### What is expected:
A complete response lists each line of the data below that includes the word "input".

### Available data:
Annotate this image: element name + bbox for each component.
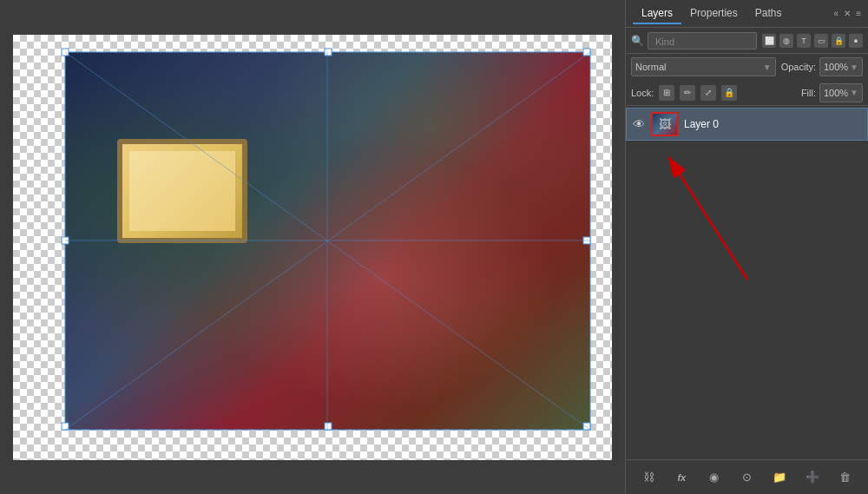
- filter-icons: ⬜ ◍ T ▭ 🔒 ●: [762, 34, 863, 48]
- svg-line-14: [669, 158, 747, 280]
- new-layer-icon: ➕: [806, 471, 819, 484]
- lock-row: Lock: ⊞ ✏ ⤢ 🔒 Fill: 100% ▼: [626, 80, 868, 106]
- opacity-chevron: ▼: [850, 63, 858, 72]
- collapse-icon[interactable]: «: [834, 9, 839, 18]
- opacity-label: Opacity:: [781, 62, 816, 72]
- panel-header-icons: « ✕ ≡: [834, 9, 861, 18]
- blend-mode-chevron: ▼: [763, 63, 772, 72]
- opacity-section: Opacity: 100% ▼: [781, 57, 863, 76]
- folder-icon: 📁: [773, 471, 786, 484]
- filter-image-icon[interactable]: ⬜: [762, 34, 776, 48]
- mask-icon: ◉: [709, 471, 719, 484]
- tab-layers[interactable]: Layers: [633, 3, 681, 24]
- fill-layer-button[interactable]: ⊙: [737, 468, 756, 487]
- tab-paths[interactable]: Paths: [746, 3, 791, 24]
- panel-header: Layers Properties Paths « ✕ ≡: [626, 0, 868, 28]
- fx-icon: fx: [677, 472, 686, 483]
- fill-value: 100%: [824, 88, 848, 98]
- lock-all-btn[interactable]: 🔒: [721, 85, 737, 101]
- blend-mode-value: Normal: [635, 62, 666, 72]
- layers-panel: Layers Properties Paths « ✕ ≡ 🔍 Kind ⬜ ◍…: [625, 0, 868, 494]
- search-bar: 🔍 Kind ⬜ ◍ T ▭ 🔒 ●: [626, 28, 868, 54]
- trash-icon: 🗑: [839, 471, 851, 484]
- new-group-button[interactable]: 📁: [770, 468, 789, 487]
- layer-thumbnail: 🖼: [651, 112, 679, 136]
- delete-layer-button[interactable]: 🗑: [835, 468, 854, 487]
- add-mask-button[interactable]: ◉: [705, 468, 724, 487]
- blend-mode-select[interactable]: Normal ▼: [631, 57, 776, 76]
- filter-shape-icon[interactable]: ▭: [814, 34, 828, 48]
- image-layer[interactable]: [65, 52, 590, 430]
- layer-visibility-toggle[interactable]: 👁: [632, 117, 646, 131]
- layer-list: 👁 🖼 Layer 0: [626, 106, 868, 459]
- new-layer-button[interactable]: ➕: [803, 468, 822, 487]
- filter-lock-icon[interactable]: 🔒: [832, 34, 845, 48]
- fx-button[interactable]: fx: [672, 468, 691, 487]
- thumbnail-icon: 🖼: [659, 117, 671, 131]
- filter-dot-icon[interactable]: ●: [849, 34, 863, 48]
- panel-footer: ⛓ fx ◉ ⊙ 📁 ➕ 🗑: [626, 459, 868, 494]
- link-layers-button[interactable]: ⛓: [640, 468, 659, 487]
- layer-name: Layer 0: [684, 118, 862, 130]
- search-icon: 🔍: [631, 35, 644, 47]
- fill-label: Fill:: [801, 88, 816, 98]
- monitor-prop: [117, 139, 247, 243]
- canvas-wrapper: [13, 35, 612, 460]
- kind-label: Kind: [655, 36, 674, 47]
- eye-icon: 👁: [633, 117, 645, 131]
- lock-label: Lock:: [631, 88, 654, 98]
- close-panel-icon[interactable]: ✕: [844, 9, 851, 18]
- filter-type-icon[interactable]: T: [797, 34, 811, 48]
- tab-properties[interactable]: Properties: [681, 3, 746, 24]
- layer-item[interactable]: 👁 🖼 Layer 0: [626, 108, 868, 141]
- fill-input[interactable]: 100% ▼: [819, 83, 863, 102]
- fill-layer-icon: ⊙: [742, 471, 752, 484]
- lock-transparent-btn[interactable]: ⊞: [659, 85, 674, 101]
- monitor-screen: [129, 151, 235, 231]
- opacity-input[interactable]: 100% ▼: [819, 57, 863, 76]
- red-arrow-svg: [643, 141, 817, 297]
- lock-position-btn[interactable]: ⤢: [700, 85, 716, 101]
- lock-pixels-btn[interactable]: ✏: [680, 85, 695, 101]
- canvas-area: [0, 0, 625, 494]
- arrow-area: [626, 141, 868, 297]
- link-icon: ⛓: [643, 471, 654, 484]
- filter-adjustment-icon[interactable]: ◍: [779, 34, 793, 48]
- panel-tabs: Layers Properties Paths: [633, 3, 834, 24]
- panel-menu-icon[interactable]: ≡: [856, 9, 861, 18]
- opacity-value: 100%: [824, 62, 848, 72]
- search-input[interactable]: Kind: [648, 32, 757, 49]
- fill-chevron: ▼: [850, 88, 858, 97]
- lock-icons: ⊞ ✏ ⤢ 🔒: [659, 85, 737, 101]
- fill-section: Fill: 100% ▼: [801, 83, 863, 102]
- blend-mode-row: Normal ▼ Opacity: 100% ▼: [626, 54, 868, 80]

### Task response:
- fill-input[interactable]: 100% ▼: [819, 83, 863, 102]
- opacity-input[interactable]: 100% ▼: [819, 57, 863, 76]
- search-input[interactable]: Kind: [648, 32, 757, 49]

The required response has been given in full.